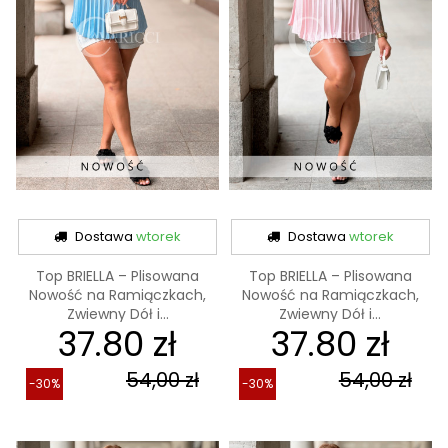
Dostawa
wtorek
Dostawa
wtorek
Top BRIELLA – Plisowana
Top BRIELLA – Plisowana
Nowość na Ramiączkach,
Nowość na Ramiączkach,
Zwiewny Dół i...
Zwiewny Dół i...
37.80 zł
37.80 zł
54,00 zł
54,00 zł
-30%
-30%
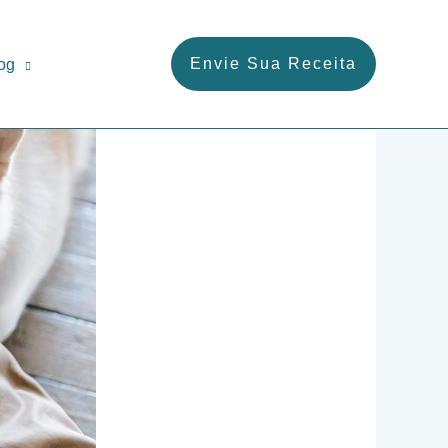
Envie Sua Receita
og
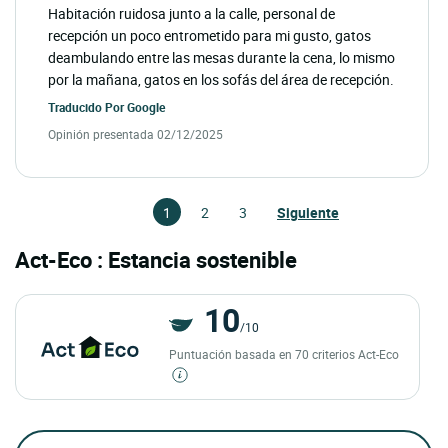
Habitación ruidosa junto a la calle, personal de
recepción un poco entrometido para mi gusto, gatos
deambulando entre las mesas durante la cena, lo mismo
por la mañana, gatos en los sofás del área de recepción.
Traducido Por
Google
Opinión presentada 02/12/2025
1
2
3
Siguiente
Act-Eco : Estancia sostenible
10
/10
Puntuación basada en 70 criterios Act-Eco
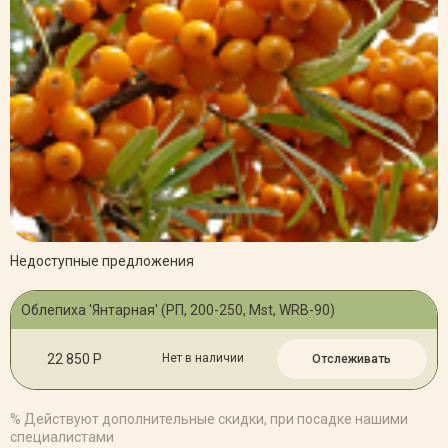
Недоступные предложения
Облепиха 'Янтарная' (РП, 200-250, Mst, WRB-90)
22 850 Р
Нет в наличии
Отслеживать
% Действуют дополнительные скидки, при посадке нашими
специалистами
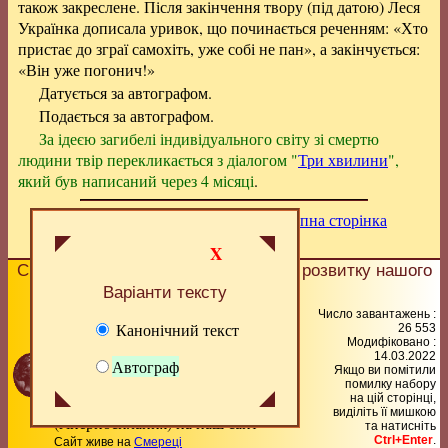
також закреслене. Після закінчення твору (під датою) Леся
Українка дописала уривок, що починається реченням: «Хто
пристає до зграї самохіть, уже собі не пан», а закінчується:
«Він уже погонич!»
Датується за автографом.
Подається за автографом.
За ідеєю загибелі індивідуального світу зі смертю
людини твір перекликається з діалогом "
Три хвилини
",
який був написаний через 4 місяці
.
Попередня сторінка
|
Вище
|
Наступна сторінка
X
Сподобалась сторінка?
Допоможіть
розвитку нашого
сайту!
Варіанти тексту
© 2006 – 2026 М.І.Жарких (ідея,
Число завантажень :
Канонічний текст
26 553
технологія, коментарі), автори
Модифіковано :
статей
14.03.2022
Автограф
Якщо ви помітили
Передрук статей із сайту
помилку набору
заохочується за умови посилання
на цiй сторiнцi,
видiлiть її мишкою
(гіперпосилання) на наш сайт
та натисніть
Ctrl+Enter
.
Сайт живе на
Смереці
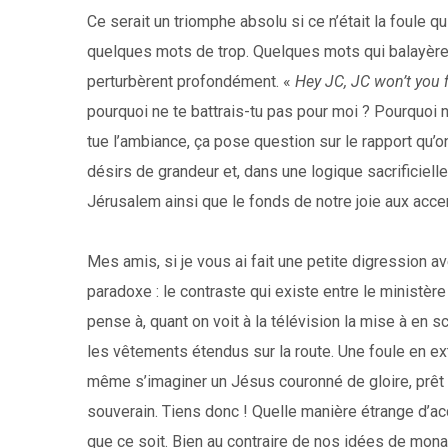
Ce serait un triomphe absolu si ce n’était la foule
quelques mots de trop. Quelques mots qui balayèrent
perturbèrent profondément. «
Hey JC, JC won’t you 
pourquoi ne te battrais-tu pas pour moi ? Pourquoi 
tue l’ambiance, ça pose question sur le rapport qu’
désirs de grandeur et, dans une logique sacrificiell
Jérusalem ainsi que le fonds de notre joie aux acc
Mes amis, si je vous ai fait une petite digression a
paradoxe : le contraste qui existe entre le ministèr
pense à, quant on voit à la télévision la mise à en 
les vêtements étendus sur la route. Une foule en ex
même s’imaginer un Jésus couronné de gloire, prêt 
souverain. Tiens donc ! Quelle manière étrange d’ac
que ce soit. Bien au contraire de nos idées de mona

WORK ITEM
Set down exactly the line with "paradoxe : le" and each line after it up to the end of the records, adding nothing.

EXERCISE ANSWER
paradoxe : le contraste qui existe entre le ministèr
pense à, quant on voit à la télévision la mise à en 
les vêtements étendus sur la route. Une foule en ex
même s’imaginer un Jésus couronné de gloire, prêt 
souverain. Tiens donc ! Quelle manière étrange d’ac
que ce soit. Bien au contraire de nos idées de mona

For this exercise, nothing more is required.